Hecker’s contributions in chapters 8 and 9 are a critical history and a new conceptual approach to examining serial sculpture “by seeing Rosso’s seriality as an integral component of the artist’s unstable act of seeing and perceiving his subjects” (6). She begins with a wonderful quote from the journalist Santillane from Gil Blas in 1895, describing a visit to Rosso’s studio: “Halfway up the Montmartre hill, . . . he lives there among his wobbly partitions in front of the huge ovens that he himself built. . . . Rosso does not sculpt the material; he polishes it, flays it, fades it, patinates it, and, as if by magic, animates it” (177). She asserts that out of that magic, “Rosso’s role as a sculptor-founder, unusual for his time, was key both to his artistic identity and to his very personal engagement in the production of his serial sculptures” (177–78). The Italian sculptor may, indeed, have portrayed himself as an artist-laborer (181), but his casting parties helped to establish him as the “charismatic, mysterious sculptor-founder” who deliberately flaunted traces of the foundry process on his finished, and thereby unique, works (182). Once again, so, too, with Rodin, though Rodin held no casting parties, for his role was far more hands-off. Hecker’s emphasis on uniqueness, perhaps surprisingly, moves her away from traditional ideas about the aura of the original. She writes, “There is an anxious tendency to seek originality or aura by trying to identify the ‘first sketch’ in clay, the ‘original clay model,’ the notionally ‘original’ plaster, or the ‘first cast’ in a series” (186). The first or original is hard to know with Medardo Rosso: clay models have been lost in the process, and surviving plaster models are not necessarily the first or only model from which casts issued. We remain unclear, too, about whether he made his own plasters: Rosso never dated or numbered casts in an edition and only sometimes signed them, kept bad records, and no receipts. To add to the confusion, she notes, in addition to his own casts, he had foundries in Milan and Turin cast for him but never allowed them to stamp their names on his casts (186).

Unlike the authors of Rosso’s catalogue raisonné, Paola Mola and Fabio Vittucci, who sought a first-to-last narrative in their 2009 study, Hecker does not think the scholarship has arrived at a place where we can determine such things. One example of the problems with such streamlining came out of the Harvard study of Rosso’s sculptures in preparation for the exhibition at the Sackler in 2003. That study showed that some of Rosso’s “primary” plasters served to reproduce waxes, which were used to make bronzes, but some of his primary plasters could also have been reproduced to make second-generation plasters as well (238). So, instead of Mola and Vittucci’s approach, Hecker wants to move the discussion to variability and multiplicity (187). In his extended period in Paris, Hecker asserts that Rosso created fewer than fifty original subjects in clay, but throughout his career he cast by the indirect casting method using “intermodels” and their molds (179).
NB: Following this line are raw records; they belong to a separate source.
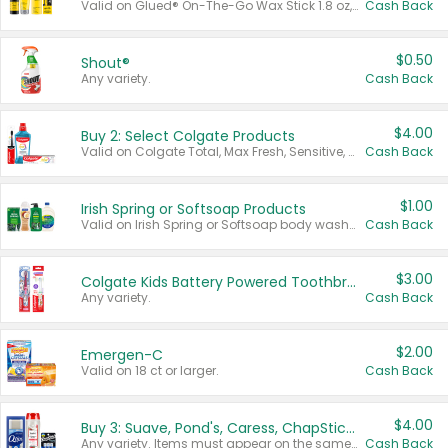
Valid on Glued® On-The-Go Wax Stick 1.8 oz, Blasting Freeze Spray® Extra Strong Rigid Hold for Spiked Styles 12 oz, Styling Spiking Glue Water-Resistant Bold Screaming Hold Spikes 6 oz, 2-in-1 Brow Gel & Edge Control Strong Hold Eyebrow & Hair Mascara 0.54 oz.
Cash Back
$0.50
Shout®
Any variety.
Cash Back
$4.00
Buy 2: Select Colgate Products
Valid on Colgate Total, Max Fresh, Sensitive, Optic White Advanced, Stain Fighter, Purple or Charcoal toothpastes 3 oz or larger, Colgate 360°, Total, Gum Health, Expert or Optic White toothbrushes , mouthwashes or mouth rinses 16 oz or larger. Excludes 3 pack toothpastes. Items must appear on the same receipt.
Cash Back
$1.00
Irish Spring or Softsoap Products
Valid on Irish Spring or Softsoap body washes 20 oz or larger, Irish Spring bar soap multi-packs 6 ct or larger, or Softsoap liquid hand soap refills 50 oz.
Cash Back
$3.00
Colgate Kids Battery Powered Toothbrushes
Any variety.
Cash Back
$2.00
Emergen-C
Valid on 18 ct or larger.
Cash Back
$4.00
Buy 3: Suave, Pond's, Caress, ChapStick, Q-Tip, St. Ives, or Noxzema Products
Any variety. Items must appear on the same receipt. One (1) multi-pack is considered one (1) item purchased.
Cash Back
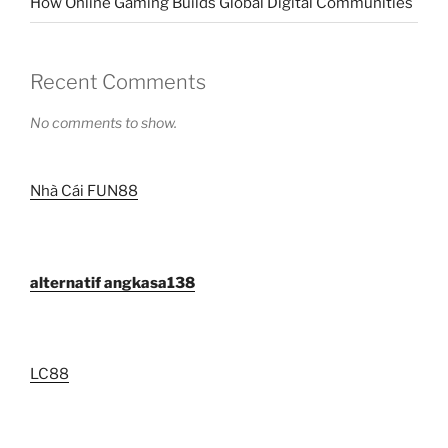
How Online Gaming Builds Global Digital Communities
Recent Comments
No comments to show.
Nhà Cái FUN88
alternatif angkasa138
LC88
While serial reproduction methods were used by all bronze sculptors of the period, she emphasizes that cire perdue bronzes were out of use in fin-de-siecle Paris, and therefore became rare and desirable (180). As collectors for these objects expanded to the middle class, each displayed their own special desires for their particular cast. So unique sculptures produced directly from the artist’s mind to his hand and forged in his own oven had a rare appeal. Finally, the economic factor raises its head again in this chapter. Hecker notes that in casting his works himself and selling wax over plaster as finished work, Rosso often concealed that he could not afford bronze. He may have also used scrap metal such as casseroles and flea-market objects for their low price, melting them down for use. Meanwhile, there are Rosso folklore-type stories of his having flung his gold ring into the mix for gold effects, and photographs of him in his studio that purposely seem to promote his sculptor-founder image. Hecker notes, “Perhaps his discomfort with the impersonal quality of the multiple inspired him to make the waxes appear hand-modeled so much so that for years scholars considered them to be unique objects” (198).
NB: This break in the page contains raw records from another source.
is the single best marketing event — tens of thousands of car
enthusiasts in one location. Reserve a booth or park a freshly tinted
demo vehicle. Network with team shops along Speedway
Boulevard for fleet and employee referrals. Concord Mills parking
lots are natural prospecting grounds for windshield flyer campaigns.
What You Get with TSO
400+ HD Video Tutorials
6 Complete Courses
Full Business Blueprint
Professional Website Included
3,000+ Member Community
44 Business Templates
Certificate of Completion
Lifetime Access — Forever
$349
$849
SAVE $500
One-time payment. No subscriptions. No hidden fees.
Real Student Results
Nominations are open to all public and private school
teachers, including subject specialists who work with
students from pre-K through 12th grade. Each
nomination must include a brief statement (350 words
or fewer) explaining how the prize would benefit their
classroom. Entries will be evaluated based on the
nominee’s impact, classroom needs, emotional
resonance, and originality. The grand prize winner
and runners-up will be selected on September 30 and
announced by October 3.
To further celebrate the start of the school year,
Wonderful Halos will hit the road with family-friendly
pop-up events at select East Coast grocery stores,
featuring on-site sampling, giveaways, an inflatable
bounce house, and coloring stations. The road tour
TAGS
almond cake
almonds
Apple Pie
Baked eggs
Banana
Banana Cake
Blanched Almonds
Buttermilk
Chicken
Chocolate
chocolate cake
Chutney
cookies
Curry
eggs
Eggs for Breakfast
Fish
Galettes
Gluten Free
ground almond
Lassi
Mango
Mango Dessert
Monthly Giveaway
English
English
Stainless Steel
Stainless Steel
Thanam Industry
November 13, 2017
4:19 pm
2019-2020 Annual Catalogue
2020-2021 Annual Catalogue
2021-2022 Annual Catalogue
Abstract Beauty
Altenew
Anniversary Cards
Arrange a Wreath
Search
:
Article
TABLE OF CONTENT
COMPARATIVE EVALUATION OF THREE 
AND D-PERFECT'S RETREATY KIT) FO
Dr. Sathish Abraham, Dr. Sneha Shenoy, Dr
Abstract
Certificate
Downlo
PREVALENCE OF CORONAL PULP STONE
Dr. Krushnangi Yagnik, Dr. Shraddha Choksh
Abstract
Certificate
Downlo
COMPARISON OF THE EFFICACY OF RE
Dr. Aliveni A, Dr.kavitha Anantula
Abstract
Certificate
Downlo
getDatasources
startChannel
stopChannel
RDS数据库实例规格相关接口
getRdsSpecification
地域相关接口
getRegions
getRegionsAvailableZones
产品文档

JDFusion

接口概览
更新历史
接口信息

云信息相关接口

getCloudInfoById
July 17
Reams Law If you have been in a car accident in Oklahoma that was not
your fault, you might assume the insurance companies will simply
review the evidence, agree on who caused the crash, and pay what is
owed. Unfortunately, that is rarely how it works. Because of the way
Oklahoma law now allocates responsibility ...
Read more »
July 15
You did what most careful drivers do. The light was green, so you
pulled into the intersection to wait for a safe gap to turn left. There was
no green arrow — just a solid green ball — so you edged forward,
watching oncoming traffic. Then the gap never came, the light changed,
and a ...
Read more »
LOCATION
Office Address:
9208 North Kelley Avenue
From this point forward, the technical aspects of the study take over. Austin Nevin, head of conservation at the Courtauld, and Hecker proceed from the study day at Peter Freeman’s to examinations of casts. As some casts had been too fragile to travel to the New York study day, Nevin and Hecker had seen them first in Europe. In New York, on display were one of two known plasters, two bronze casts, and seven wax casts of Bambino ebreo. The lifetime casts with established provenances were treated as the benchmark casts. The casts varied considerably in color and condition; because of highly textured surfaces and tackiness of wax, dirt accumulates to a greater degree on more exposed surfaces, altering the appearance of the waxes. Some materials age differently than others, causing color change, and there are different origins of wax sources, oils, and varnishes to be accounted for as well. Nevin and Hecker explain the use of white-light scanning to record slight differences among casts not evident to the naked eye (discussed further on as well). Among the detailed discussion of each of these casts and the differences and similarities among them is one discovery. What is called the Ex-Brunauer wax because it was originally owned by Erna Brunauer (married name MacArthur), who brought it with her when she left Vienna for the US in 1905, and which now resides with her son in Los Angeles, was previously thought to be a posthumous cast, but Hecker found her name in a letter written by Rosso, suggesting that it was a lifetime cast and that Rosso either sold or gifted it to Brunauer (246). After much explication of visual analysis, the chapter closes with the uninspired “lab-report” conclusion that each cast is different (!).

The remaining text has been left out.